Selon eux, rien ne justifie de modifier la constitution du pays pour un très petit groupe de personnes – estimé à 30 femmes – qui portent un niqab ou une burqa de leur plein gré.
Les opposants ajoutent qu’une interdiction ne permettrait pas de renforcer l’égalité des droits pour les femmes musulmanes ni d’améliorer leur intégration dans la société suisse. La réforme approuvée par le Parlement l’année dernière serait plus appropriée, selon eux.
Les opposants avertissent par ailleurs que les touristes des riches pays du Golfe pourraient être découragés de passer des vacances en Suisse si l’initiative était acceptée.
Pourquoi les électeurs ont-ils leur mot à dire?
Le comité de politiciens de droite et de militants conservateurs à l’origine de l’initiative est parvenu à réunir le nombre de signatures nécessaires pour qu’un vote soit organisé sur l’interdiction de se dissimuler le visage en public dans tout le pays.
Plus de 105’500 paraphes ont été recueillis entre mars 2016 et septembre 2017. Le système helvétique de démocratie directe prévoit que le peuple puisse se prononcer sur une initiative populaire si celle-ci a le soutien d’au moins 100’000 citoyens suisses.
Qui sont les opposants et les partisans du texte?
Les principaux partisans de l’initiative sont le parti de droite conservatrice UDC, ainsi que d’autres groupes conservateurs et plusieurs politiciens des partis de centre-droit et centristes.
Des féministes et des musulmans libéraux se sont également prononcés en faveur de l’interdiction de la burqa et du niqab dans l’espace public.
Les partisans sont confrontés à une large alliance d’opposants, composée des autres principaux partis politiques de la gauche au centre, du gouvernement et d’une nette majorité du Parlement fédéral.

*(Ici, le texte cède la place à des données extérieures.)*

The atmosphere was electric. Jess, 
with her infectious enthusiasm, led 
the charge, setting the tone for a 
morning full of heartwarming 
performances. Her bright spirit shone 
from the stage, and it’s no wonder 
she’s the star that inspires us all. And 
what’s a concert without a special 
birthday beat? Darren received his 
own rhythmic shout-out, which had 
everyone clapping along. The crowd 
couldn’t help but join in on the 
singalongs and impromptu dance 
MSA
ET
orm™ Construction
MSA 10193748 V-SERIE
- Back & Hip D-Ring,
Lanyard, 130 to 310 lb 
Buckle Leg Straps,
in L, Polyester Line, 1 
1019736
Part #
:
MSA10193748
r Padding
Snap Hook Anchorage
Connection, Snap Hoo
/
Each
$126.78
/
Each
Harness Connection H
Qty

Les organisations de défense des droits humains et des femmes, les comités des églises ainsi que le secteur du tourisme et les syndicats ont également recommandé de rejeter l’initiative.
Qu’en est-il dans d’autres pays?
Une quinzaine de pays en Europe ont adopté des interdictions de se dissimuler le visage ces dix dernières années.

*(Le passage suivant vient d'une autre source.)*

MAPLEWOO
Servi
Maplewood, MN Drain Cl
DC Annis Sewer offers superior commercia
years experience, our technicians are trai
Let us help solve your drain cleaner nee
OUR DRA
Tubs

La France a été la première à le faire en 2011, mais les trois autres pays voisins de la Suisse – l’Allemagne, l’Italie et l’Autriche – ont également mis en place des restrictions, qu’il s’agisse d’interdictions générales ou de mesures spécifiques et localisées.
Des interdictions de la burqa et du niqab, sous une forme ou une autre, sont en vigueur dans de nombreux pays d’Europe, d’Asie, d’Afrique et d’Amérique du Nord.
En Suisse, deux des 26 cantons du pays (le Tessin et St-Gall) interdisent la burqa depuis 2016. Quinze autres cantons ont interdit de se masquer lors de manifestations et d’événements sportifs.
Qu’ont en commun l’initiative «anti-burqa» et l’interdiction des minarets?
Le comité à l’origine de l’initiative «anti-burqa», le comité d’Egerkingen, est le même que celui qui avait lancé l’initiative pour interdire la construction de nouveaux minarets en Suisse, sur laquelle les citoyens s’étaient prononcés en 2009.
Le «oui» l’avait emporté à la surprise générale, avec 57,5% des électeurs et 22 des 26 cantons favorables.
Contrairement à ce qui s’est passé il y a 12 ans, les récents sondages indiquent que les partisans de l’interdiction de la burqa bénéficient d’un solide soutien initial. Certains spécialistes soulignent que le sentiment anti-islamique n’est plus tabou aujourd’hui, et qu’une surprise le 7 mars paraît moins probable.